Karmada grew out of the multi-cluster work led by Huawei Cloud, co-initiated with a group of large-scale users: First Automobile Works, ICBC, SPD Bank, Qutoutiao, VIPKid, and xiaohongshu. The project positions itself as the successor to the deprecated Kubernetes KubeFed (federation v2) effort, keeping Kubernetes-native APIs while adding independent propagation and override policies plus cross-cluster scheduling (CNCF blog).

Timeline

YearMilestone
2021Project launched, co-initiated by Huawei Cloud and several large users.
2021Accepted as a CNCF Sandbox project (2021-09-14).
2023Promoted to CNCF Incubating (2023-12-12).
2025Formal Adopter Group program launched (2025-03).
2026v1.18.0 released as the recent stable line; v1.19.0-alpha.0 cut on master.

How it evolved

Karmada moved from a basic federation tool toward an automation-heavy control plane.
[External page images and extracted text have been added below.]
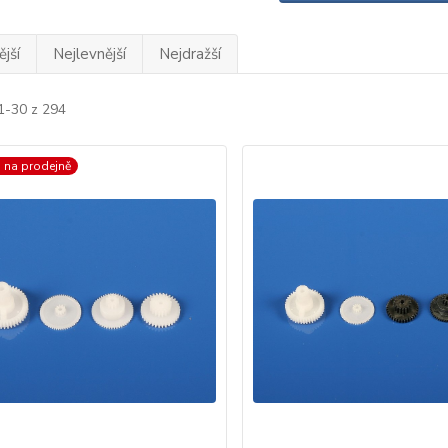
jší
Nejlevnější
Nejdražší
1-30 z 294
 na prodejně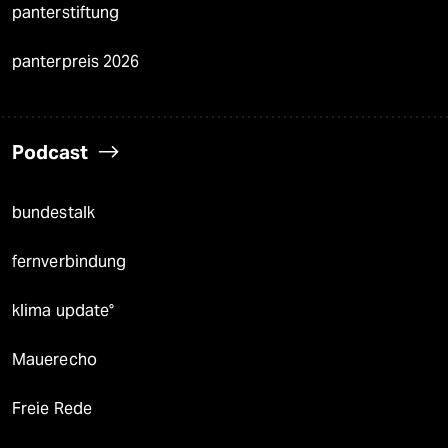
panterstiftung
panterpreis 2026
Podcast
bundestalk
fernverbindung
klima update°
Mauerecho
Freie Rede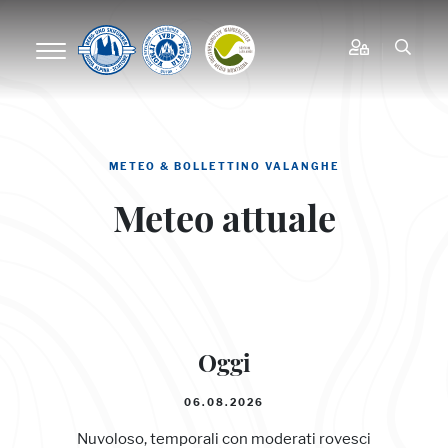
METEO & BOLLETTINO VALANGHE
Meteo attuale
Oggi
06.08.2026
Nuvoloso, temporali con moderati rovesci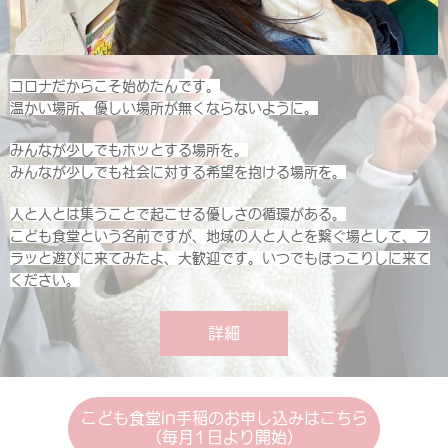
コロナだからこそ始めたんです。
温かい場所、優しい場所が無くならないように。
みんなが少しでもホッとする場所を。
みんなが少しでも社会に対する希望を抱ける場所を。
人と人とは集うことで起こせる優しさの循環がある。
こども食堂という名前ですが、地域の人と人とを繋ぐ場として、フ
ラッと遊びに来てみたよ、大歓迎です。いつでもほっこりしに来て
ください。
詳細
こども食堂in手稲のお申し込みはこちら
(毎月1日より開始)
The scheduler gained the ability to divide replicas across clusters by static weight or by real available capacity, backed by the karmada-scheduler-estimator and karmada-descheduler for dynamic rebalancing. The Lua-based Resource Interpreter Framework was added so arbitrary CRDs can be taught to Karmada without recompiling, and the repo now ships third-party interpreters for Flux, Argo, Ray, Kubeflow, and Flink. An operator/ was introduced to manage Karmada instances declaratively through a Karmada CRD. These shifts are visible in the codebase under pkg/scheduler, pkg/resourceinterpreter, and operator/ (karmada-io/karmada).

Where it stands now

At the documented commit (658499d, 2026-06-22), Karmada is a CNCF Incubating project with active release cadence: v1.18.0 is the recent stable release (2026-05-30) and v1.19.0-alpha.0 is in progress. At the time of incubation CNCF reported more than 500 contributors from 60+ organizations across 20+ countries, with 7 maintainers. As of 2026-06-24 the GitHub repo shows 5,503 stars and 1,149 forks (CNCF blog, GitHub API).